[196] Duc de Luynes: Journal, t. II, p. 219.

[197] Ibid., p. 224.

[198] Ibid., octobre 1738.

D’ordinaire, les gens, à la fois aussi méticuleux sur le maintien de leurs prérogatives et aussi peu soucieux des égards dûs à celles d’autrui, sont essentiellement processifs; et Richelieu le fut toute sa vie. C’était moins cependant pour des vices de forme que pour des questions d’intérêt. La manie de paraître creusa souvent, nous l’avons vu, des brèches énormes dans la fortune de Richelieu; et le besoin d’argent, autant que l’esprit de taquinerie et que l’amour de la chicane, jeta ce téméraire plaideur dans nombre de procès, dont il fut, à maintes reprises, le mauvais marchand.

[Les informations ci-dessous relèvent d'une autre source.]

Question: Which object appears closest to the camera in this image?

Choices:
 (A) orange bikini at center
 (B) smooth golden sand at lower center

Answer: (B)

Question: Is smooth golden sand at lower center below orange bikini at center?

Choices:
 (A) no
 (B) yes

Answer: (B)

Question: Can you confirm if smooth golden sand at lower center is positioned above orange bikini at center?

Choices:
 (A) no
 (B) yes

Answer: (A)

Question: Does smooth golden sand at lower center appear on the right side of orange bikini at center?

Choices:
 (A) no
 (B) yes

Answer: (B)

Il n’avait pas vingt ans qu’il attaquait, en justice réglée, un testament de Mlle d’Acigné, une sœur de sa mère, qui avait laissé tout son bien à son cousin, l’abbé de Laval, dont avait hérité Mme de Roquelaure, sa sœur. Richelieu perdit ce procès[199].

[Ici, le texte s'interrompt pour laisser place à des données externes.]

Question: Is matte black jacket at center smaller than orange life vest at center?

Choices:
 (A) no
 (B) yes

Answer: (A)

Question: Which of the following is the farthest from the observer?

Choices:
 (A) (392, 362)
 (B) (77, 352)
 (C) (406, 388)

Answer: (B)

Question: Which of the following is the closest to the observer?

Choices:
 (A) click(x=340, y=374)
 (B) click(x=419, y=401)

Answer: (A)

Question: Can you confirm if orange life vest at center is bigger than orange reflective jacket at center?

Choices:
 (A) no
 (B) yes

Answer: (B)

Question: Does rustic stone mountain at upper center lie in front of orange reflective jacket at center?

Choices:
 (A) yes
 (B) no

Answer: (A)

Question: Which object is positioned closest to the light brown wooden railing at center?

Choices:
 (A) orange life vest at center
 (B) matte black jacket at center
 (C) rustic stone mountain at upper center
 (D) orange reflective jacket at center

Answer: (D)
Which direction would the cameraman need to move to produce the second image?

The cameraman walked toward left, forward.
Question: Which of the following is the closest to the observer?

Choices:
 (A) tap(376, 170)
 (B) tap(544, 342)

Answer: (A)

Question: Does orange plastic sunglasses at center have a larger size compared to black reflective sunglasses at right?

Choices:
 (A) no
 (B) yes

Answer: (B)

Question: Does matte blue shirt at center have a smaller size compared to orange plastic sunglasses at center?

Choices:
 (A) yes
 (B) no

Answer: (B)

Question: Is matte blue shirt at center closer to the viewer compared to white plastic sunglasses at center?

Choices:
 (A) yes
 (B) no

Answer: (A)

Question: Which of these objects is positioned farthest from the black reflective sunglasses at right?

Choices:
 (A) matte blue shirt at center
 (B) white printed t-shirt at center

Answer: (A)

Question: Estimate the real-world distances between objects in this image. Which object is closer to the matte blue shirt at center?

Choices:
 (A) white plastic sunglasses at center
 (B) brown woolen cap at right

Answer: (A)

[199] Journal de Dangeau, t. XVI, p. 458.

Il succomba de même dans une autre affaire litigieuse, qui traîna plus de dix-huit années, et dont les diverses phases, non moins que l’origine, furent marquées de curieux incidents.

Richelieu avait revendiqué, en 1736, sur le duc d’Orléans et sur différents propriétaires de maisons du Palais Royal, la possession légitime des terrains occupés par les constructions, en sa qualité d’héritier du Cardinal. Il avait pour avocat le célèbre Cochin; mais, comme il affectait un certain dilettantisme littéraire, il allait goûter au tribunal l’éloquence, très remarquée, du défenseur de ses adversaires, un jeune maître d’un indéniable talent[200].

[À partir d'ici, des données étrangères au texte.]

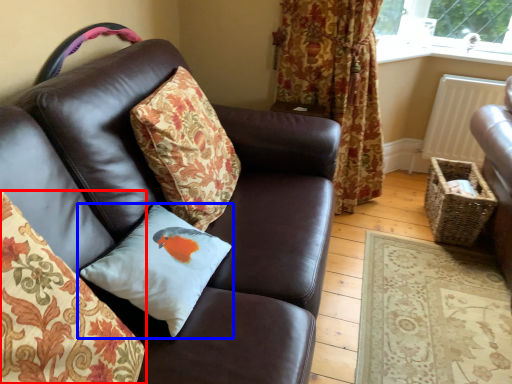 Question: Which object is further to the camera taking this photo, pillow (highlighted by a red box) or pillow (highlighted by a blue box)?

Choices:
 (A) pillow
 (B) pillow

Answer: (B) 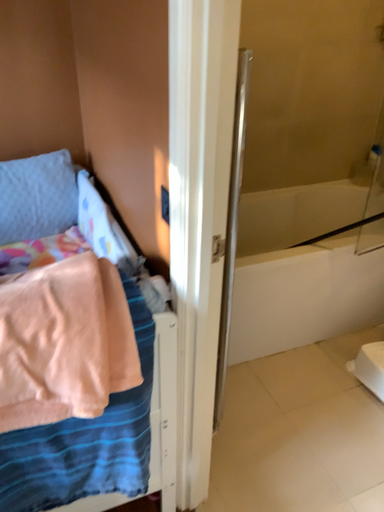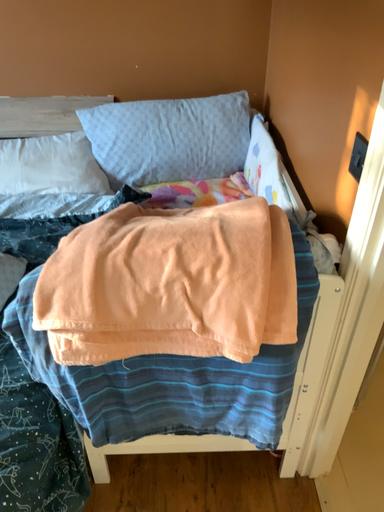 Question: Which way did the camera rotate in the video?

Choices:
 (A) rotated left
 (B) rotated right

Answer: (A) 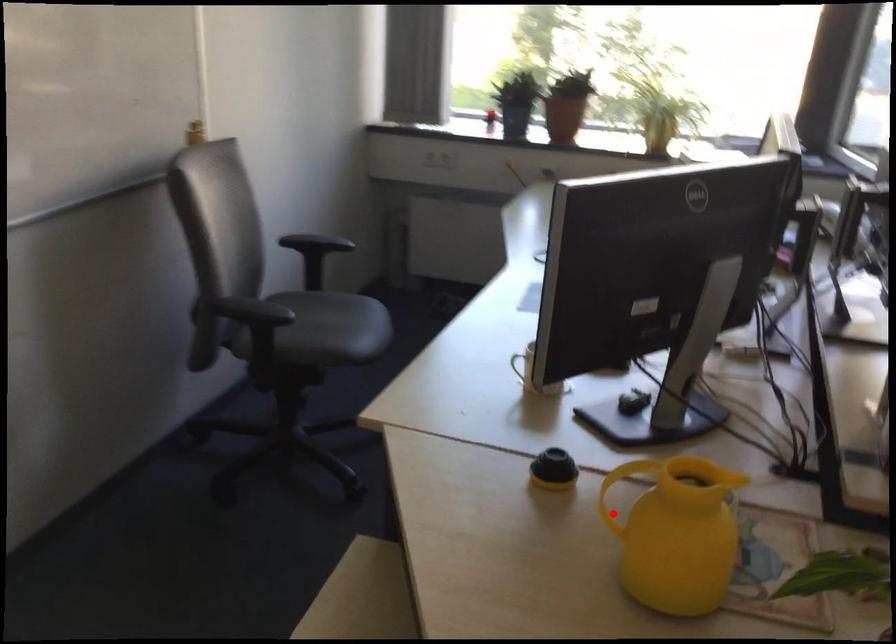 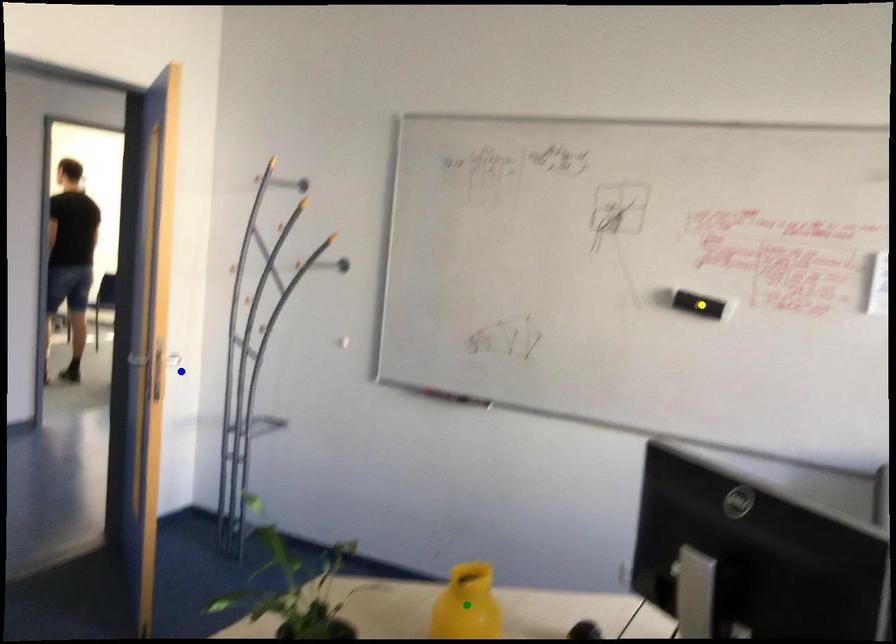 Question: I am providing you with two images of the same scene from different viewpoints. A red point is marked on the first image. You are given multiple points on the second image. Can you choose the point in image 2 that corresponds to the point in image 1?

Choices:
 (A) blue point
 (B) green point
 (C) yellow point

Answer: (B) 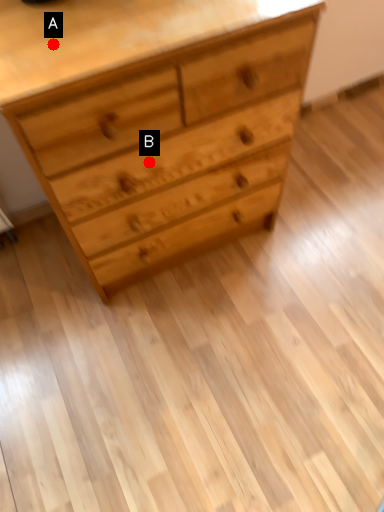 Question: Two points are circled on the image, labeled by A and B beside each circle. Which point is closer to the camera?

Choices:
 (A) A is closer
 (B) B is closer

Answer: (A) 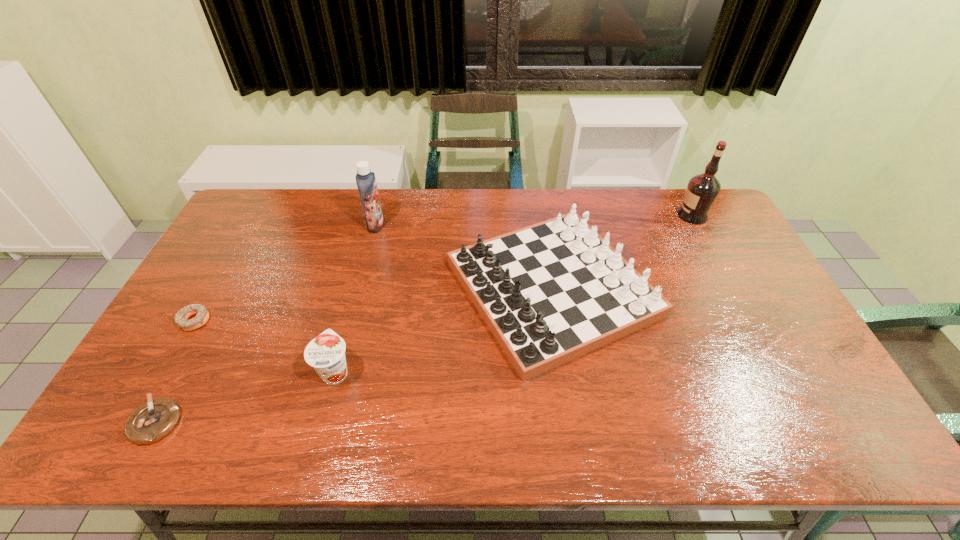 The height and width of the screenshot is (540, 960). What are the coordinates of `liquor` in the screenshot? It's located at (702, 190).

This screenshot has height=540, width=960. I want to click on the rightmost object, so click(x=702, y=190).

Locate an element on the screen. the second tallest object is located at coordinates (365, 179).

This screenshot has height=540, width=960. Identify the location of the fifth object from left to right. (551, 292).

You are a GUI agent. You are given a task and a screenshot of the screen. Output one action in this format:
    pyautogui.click(x=<x>, y=<y>)
    Task: Click on the third tallest object
    The height and width of the screenshot is (540, 960).
    Given the screenshot: What is the action you would take?
    pyautogui.click(x=551, y=292)

Where is `yogurt`? The height and width of the screenshot is (540, 960). yogurt is located at coordinates (326, 353).

You are a GUI agent. You are given a task and a screenshot of the screen. Output one action in this format:
    pyautogui.click(x=<x>, y=<y>)
    Task: Click on the doughnut
    Image resolution: width=960 pixels, height=540 pixels.
    Given the screenshot: What is the action you would take?
    pyautogui.click(x=202, y=312)

Where is `the nearest object`? the nearest object is located at coordinates (156, 418).

Identify the location of vacant point located 0.310m on the surface of the tallest object. The width and height of the screenshot is (960, 540). (590, 215).

The height and width of the screenshot is (540, 960). I want to click on vacant area situated on the surface of the tallest object, so click(633, 215).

[200] Dubuisson: Lettres à M. le Marquis de Caumont (édit. Rouxel), p. 335, 25 février 1737.

Entre temps, courait, chez les libraires du Palais Royal, qui le vendaient fort cher, après l’avoir reçu à titre gracieux, un libelle anonyme très virulent, dont Richelieu, exaspéré, voulut connaître l’auteur. Les propriétaires du Palais Royal le désavouèrent énergiquement; et même leurs avocats le dénoncèrent au Parlement qui en ordonna la suppression[201]. Il fut attribué successivement au critique Desfontaines, au poète Roy et même à l’abbé de Boismorand, un écrivain famélique. Celui-ci, sur qui se portaient plutôt les soupçons, sut se justifier auprès du lieutenant de police Hérault et finit par convaincre Richelieu. Alors le duc lui proposa de répondre au pamphlétaire. L’abbé ne s’y refusa pas, mais fit observer à son interlocuteur que cette riposte aurait peut-être l’inconvénient de «donner plus de vogue et plus de poids au libelle». Richelieu goûta ce raisonnement; mais il n’en avait pas moins écrit au lieutenant de police pour lui communiquer des indications pouvant le mettre sur la piste de l’auteur anonyme. Il lui signalait comme l’inspirateur probable de ce factum satirique, le président de Tugny, fils du financier Crozat. Sans trop s’arrêter à Boismorand, il parlait, en outre, d’une distributrice arrêtée au Palais Royal et d’autres colporteurs du Palais, trouvés nantis de ce pamphlet, dont l’interrogatoire révélerait le ou les auteurs de la pièce incriminée[202].